Ubisoft Barcelona anuncia demissões após lançamento de Assassin’s Creed Black Flag Resynced

Demissões no estúdio após lançamento
A Ubisoft anunciou cortes no estúdio de Barcelona pouco depois do lançamento de Assassin’s Creed Black Flag Resynced, deixando funcionários e parte da comunidade em choque. Fontes internas indicam que 51 trabalhadores foram afetados pelo processo de redundância coletiva (ERE), o que equivale a quase um terço do quadro do estúdio. A medida faz parte de um plano de contenção de custos mais amplo dentro da empresa, segundo relatos dos próprios ex-funcionários.

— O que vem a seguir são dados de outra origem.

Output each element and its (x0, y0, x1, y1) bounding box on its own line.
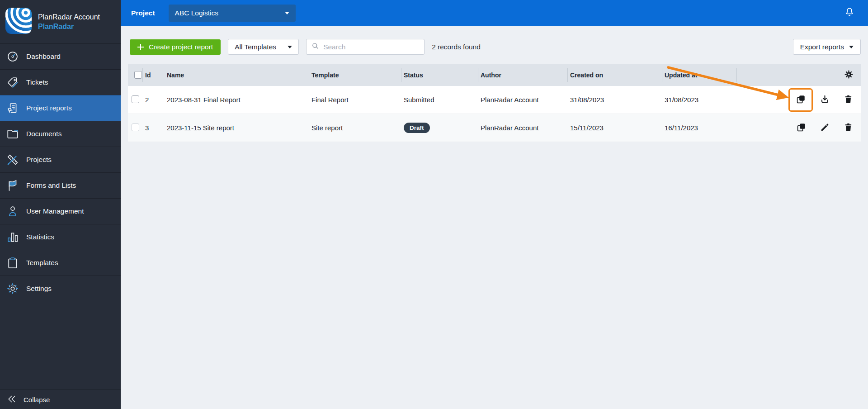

Mesmo com o título chegando ao mercado, a celebração foi substituída por incerteza entre as equipes.
Como as demissões foram comunicadas
Funcionários afirmam que a equipe foi informada do ERE cerca de duas semanas antes do lançamento oficial do jogo, o que gerou surpresa e indignação interna. A resposta dos trabalhadores incluiu a convocação de greves organizadas pelo comitê sindical coordenador do setor, programadas para as tardes de terças e quintas entre 30 de junho e 16 de julho. Ao todo, estão previstas até seis paralisações ao longo de três semanas, em protesto contra as dispensas e pela busca de garantias. Os empregados exigem que a Ubisoft reverta as demissões e ofereça proteção contra cortes futuros por pelo menos cinco anos.
Mensagens de apoio e repercussão
Vários colegas e profissionais da própria Ubisoft expressaram solidariedade publicamente em redes sociais e posts, ressaltando a contribuição do time de Barcelona para o produto final. A QA lead que trabalhou no projeto compartilhou sentimento de gratidão pelos colegas e frustração com a forma como sua saída foi conduzida. Outro desenvolvedor destacou que sem o esforço desses profissionais o jogo não teria chegado ao lançamento, ressaltando a contradição entre o sucesso do título e as demissões. Essas manifestações apareceram em plataformas públicas e repercutiram entre jogadores e profissionais do setor.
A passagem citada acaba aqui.